具体的には、 「住宅取得資金に係る借入金の年末残高等証明書」に住宅の取得価額や増改築等にかかった費用が記載されているような場合です。

このような場合は、請負契約書等の新築工事の請負代金を証明する書類を確定申告書に添付しなくてもよいように思いますが実際はどうなんでしょうか?

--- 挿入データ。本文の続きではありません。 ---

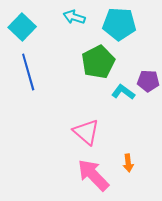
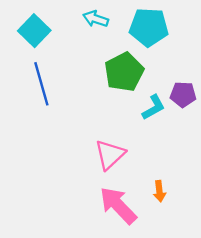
cyan L-shape: (123, 92) -> (154, 107), turned 115
pink triangle: (86, 132) -> (110, 155), turned 36

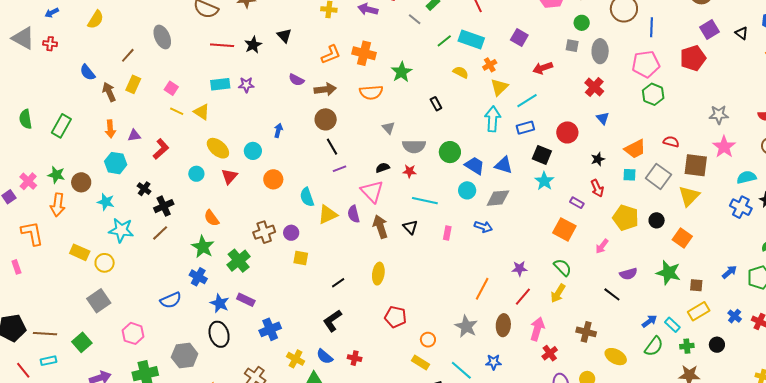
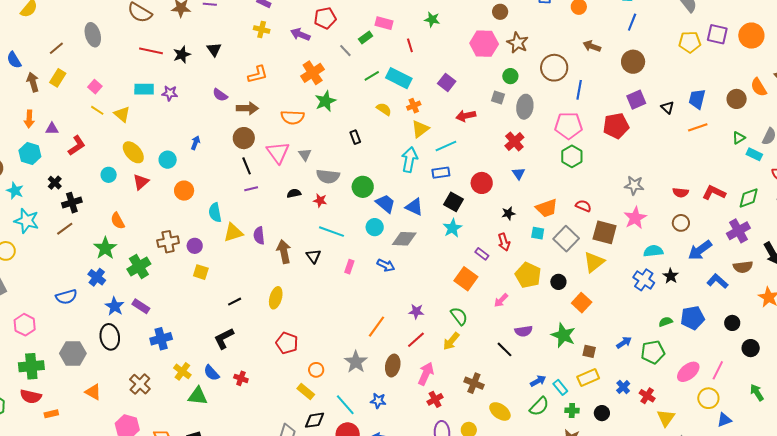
orange cross: (364, 53) -> (313, 73), moved, turned 35
pink triangle: (372, 191) -> (278, 152), moved

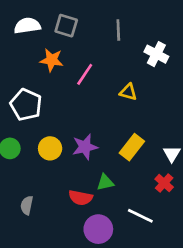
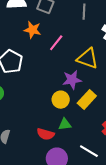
yellow triangle: (128, 92) -> (88, 58), size x1.6
purple star: (85, 147) -> (72, 80), moved
yellow circle: (50, 148) -> (61, 100), moved

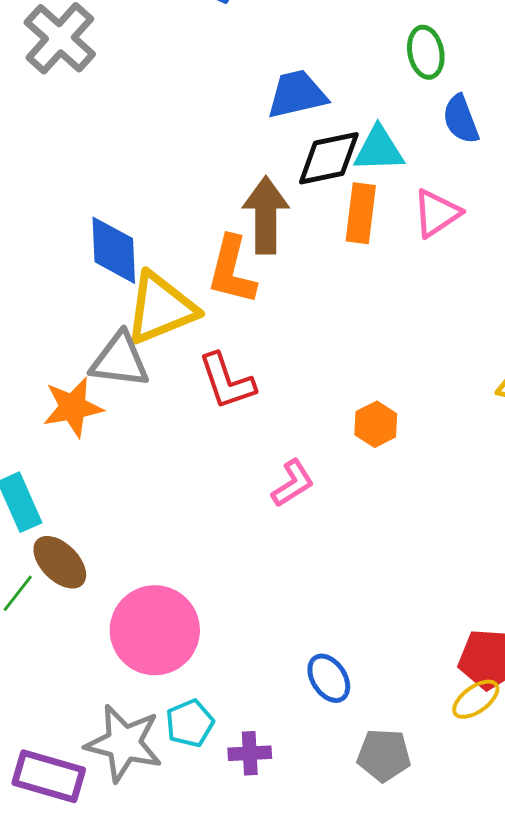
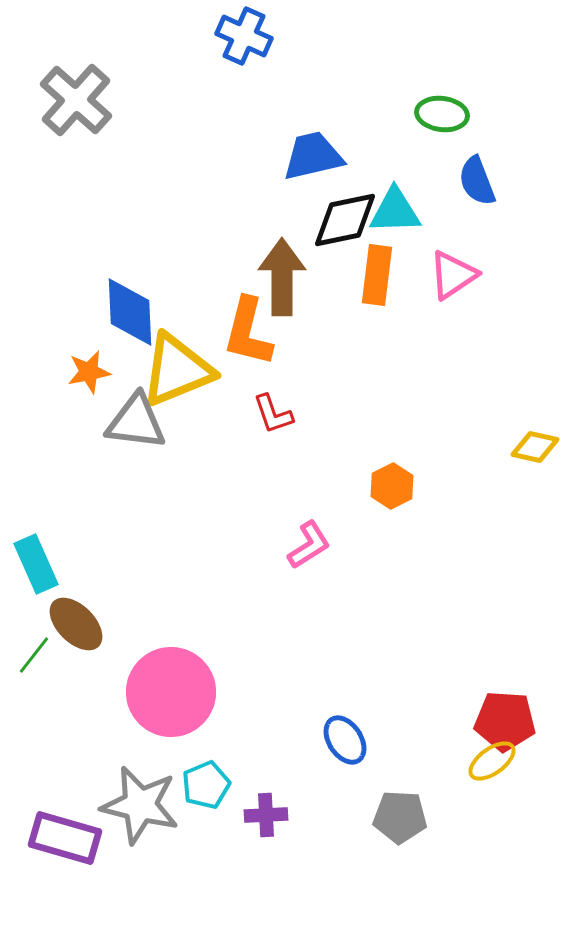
green ellipse: (426, 52) -> (442, 114), turned -72
red L-shape: (227, 381) -> (273, 414), moved, size x0.7
orange star: (73, 407) -> (89, 372), moved, size x0.7

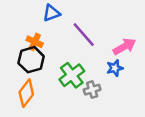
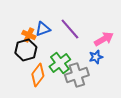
blue triangle: (51, 13) -> (43, 29), moved
gray cross: (92, 90) -> (77, 75), size x1.6
orange diamond: (26, 93) -> (38, 75), moved

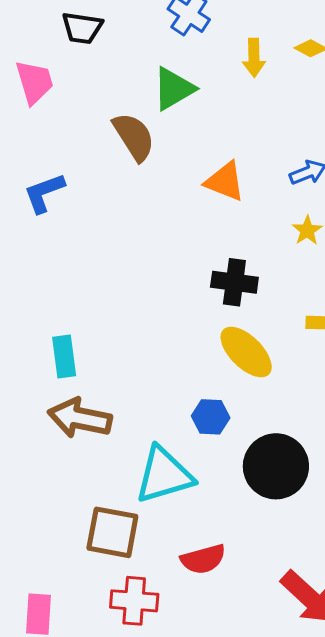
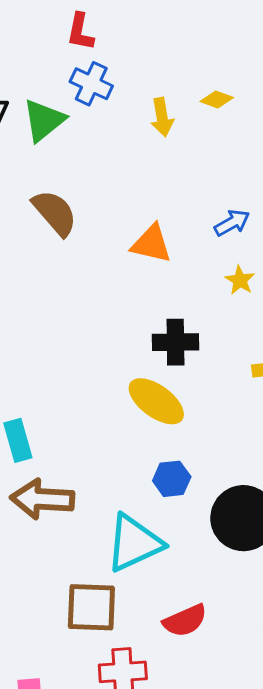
green triangle: (174, 89) -> (44, 120), moved
yellow ellipse: (246, 352) -> (156, 401), moved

ここで、「住宅取得資金に係る借入金の年末残高等証明書」というのは、住宅ローン等についての債権者から交付されるものですが、その債権者が以下の人の場合には、その「住宅取得資金に係る借入金の年末残高等証明書」に住宅の新築・購入(注)の額や増改築等にかかった費用の額を記載することになっています。

・住宅とその敷地を譲渡した人
・住宅の請負工事をした人
・増改築等の工事をした人

(注)一定の敷地の購入も含みます。

結論としましては、 「住宅取得資金に係る借入金の年末残高等証明書」に住宅の取得価額・増改築等にかかった費用額が記載されていれば、それによってそれらの金額が明確になるので、改めて「家屋等の取得の対価の額又は増改築等に要した費用の額を明らかにする書類又はその写し」を確定申告書に添付する必要はないことになっています。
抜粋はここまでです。